Before the bank holiday, a reader wrote to me with a question (and please feel free to do similarly)…
“When a writer asks for ideas for somewhere new,” she enquired, “how new is ‘new’? Is within the last year acceptable, for example? Or within the last couple of months, or even weeks?”
It’s one of those frustrating questions which, of course, doesn’t really have a single rule of thumb: travel editors and writers will have varying answers. Broadly, though, I’d think we all agree. At any rate, I’ll give you my view.

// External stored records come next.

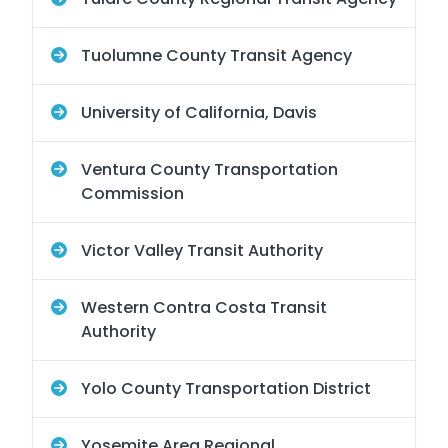
Tuolumne County Transit Agency
University of California, Davis
Ventura County Transportation
Commission
Victor Valley Transit Authority
Western Contra Costa Transit
Authority
Yolo County Transportation District
Yosemite Area Regional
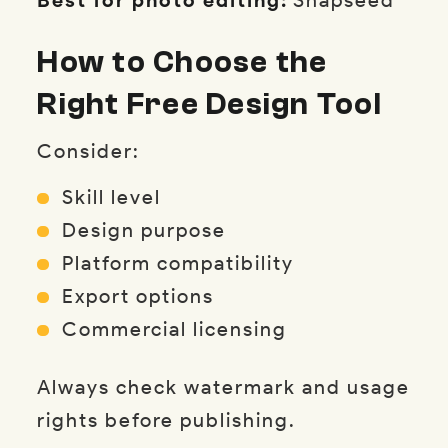
How to Choose the
Right Free Design Tool
Consider:
Skill level
Design purpose
Platform compatibility
Export options
Commercial licensing
Always check watermark and usage
rights before publishing.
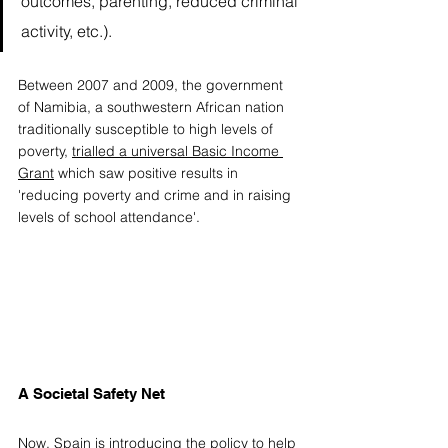
outcomes, parenting, reduced criminal 
activity, etc.). 
Between 2007 and 2009, the government 
of Namibia, a southwestern African nation 
traditionally susceptible to high levels of 
poverty, 
trialled a universal Basic Income 
Grant
 which saw positive results in 
'reducing poverty and crime and in raising 
levels of school attendance'. 
A Societal Safety Net
Now, Spain is introducing the policy to help 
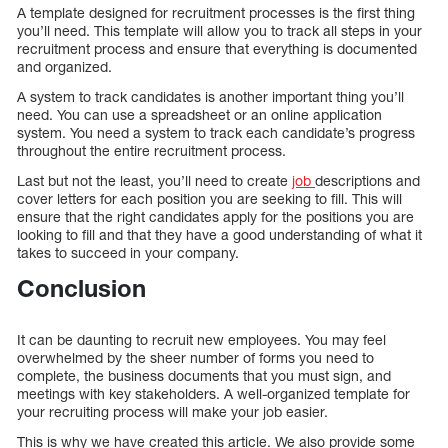
A template designed for recruitment processes is the first thing
you’ll need. This template will allow you to track all steps in your
recruitment process and ensure that everything is documented
and organized.
A system to track candidates is another important thing you’ll
need. You can use a spreadsheet or an online application
system. You need a system to track each candidate’s progress
throughout the entire recruitment process.
Last but not the least, you’ll need to create
job
descriptions and
cover letters for each position you are seeking to fill. This will
ensure that the right candidates apply for the positions you are
looking to fill and that they have a good understanding of what it
takes to succeed in your company.
Conclusion
It can be daunting to recruit new employees. You may feel
overwhelmed by the sheer number of forms you need to
complete, the business documents that you must sign, and
meetings with key stakeholders. A well-organized template for
your recruiting process will make your job easier.
This is why we have created this article. We also provide some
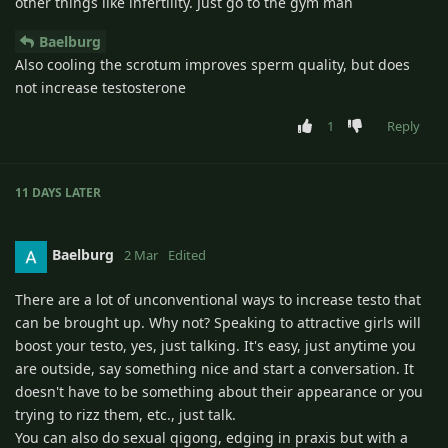
other things like infertility. Just go to the gym man
Baelburg
Also cooling the scrotum improves sperm quality, but does
not increase testosterone
1
Reply
11 DAYS
LATER
Baelburg
2 Mar
Edited
There are a lot of unconventional ways to increase testo that
can be brought up. Why not? Speaking to attractive girls will
boost your testo, yes, just talking. It's easy, just anytime you
are outside, say something nice and start a conversation. It
doesn't have to be something about their appearance or you
trying to rizz them, etc., just talk.
You can also do sexual qigong, edging in praxis but with a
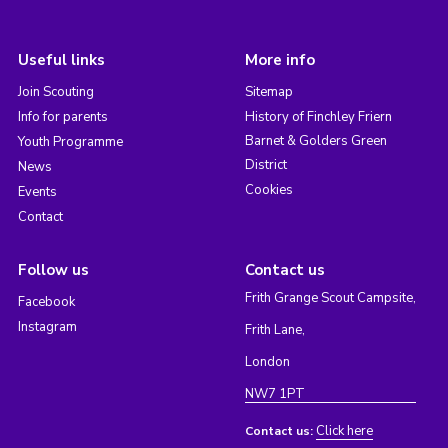
Useful links
More info
Join Scouting
Sitemap
Info for parents
History of Finchley Friern
Barnet & Golders Green
Youth Programme
District
News
Cookies
Events
Contact
Follow us
Contact us
Frith Grange Scout Campsite,
Facebook
Instagram
Frith Lane,
London
NW7 1PT
Click here
Contact us:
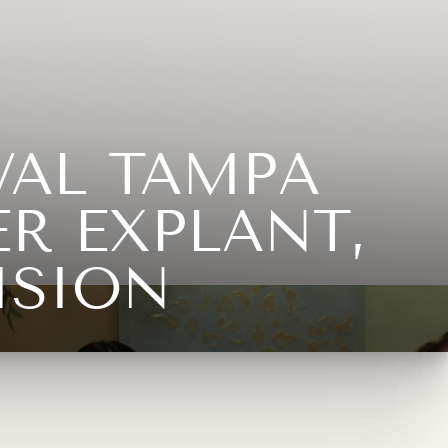
VAL TAMPA
R EXPLANT,
ISION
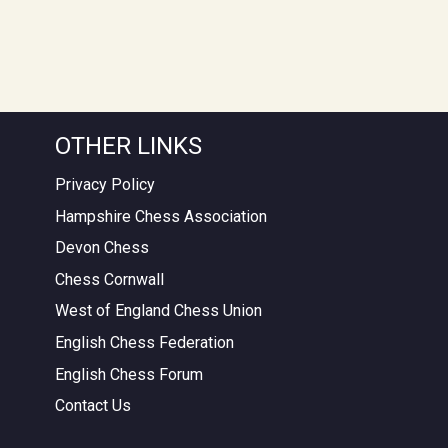
OTHER LINKS
Privacy Policy
Hampshire Chess Association
Devon Chess
Chess Cornwall
West of England Chess Union
English Chess Federation
English Chess Forum
Contact Us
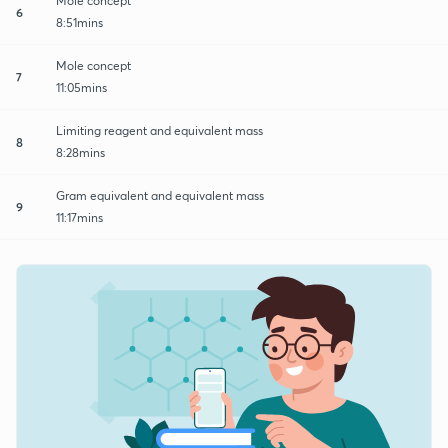
Mole concept
6
8:51mins
Mole concept
7
11:05mins
Limiting reagent and equivalent mass
8
8:28mins
Gram equivalent and equivalent mass
9
11:17mins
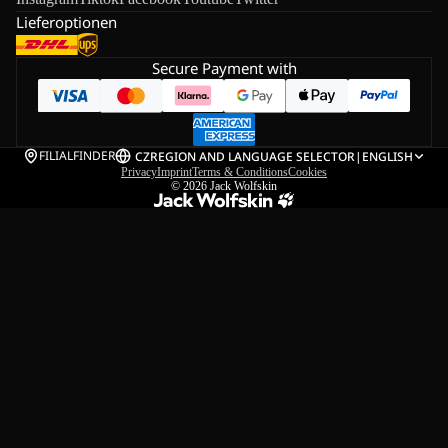
Lieferoptionen
Secure Payment with
FILIALFINDER
CZ
REGION AND LANGUAGE SELECTOR
|
ENGLISH
Privacy
Imprint
Terms & Conditions
Cookies
© 2026
Jack Wolfskin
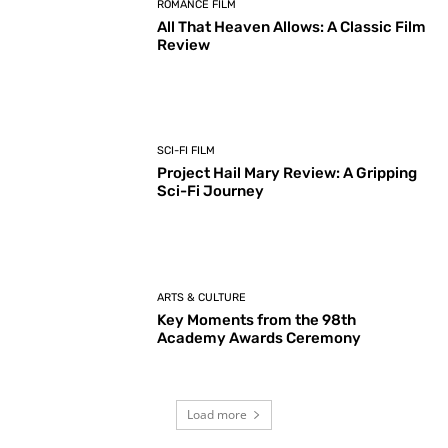
ROMANCE FILM
All That Heaven Allows: A Classic Film
Review
SCI-FI FILM
Project Hail Mary Review: A Gripping
Sci-Fi Journey
ARTS & CULTURE
Key Moments from the 98th
Academy Awards Ceremony
Load more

I reckon anything that has debuted in the last six months qualifies as ‘new’. Correspondingly, something 6-12 months old could maybe be fudged as ‘new-ish’ and still merit inclusion. Anything over a year old can’t accurately be labelled as new, in my opinion – although ‘opened in 2019’ still has an air of newness, and is a nice line to use instead.
Instances when such rules might be relaxed – i.e. anything up to 12 months old now counting as ‘new’ – come when the country or region in question simply doesn’t see many new openings. African safari areas are a good example; ditto the Canary Islands, or Corsica.
When it comes to feature articles (and journalists looking to pitch them), an as-crucial commodity concerns how much publicity your nominated place or experience has so far had. If it launched 11 months ago yet no-one – or at least no British title – has covered it, then that would actually make for a stronger hook than a place which opened four months ago but has already featured in the Telegraph, Stylist and Globetrotter. While editors like newness, they really like exclusivity and outsmarting their rivals.
Rather than only say ‘new’, my advice is to also always indicate the actual launch date in each case (that way, the writer can judge the newness themselves) – plus, in the case of unpublicised gems, make clear their lack of exposure to date.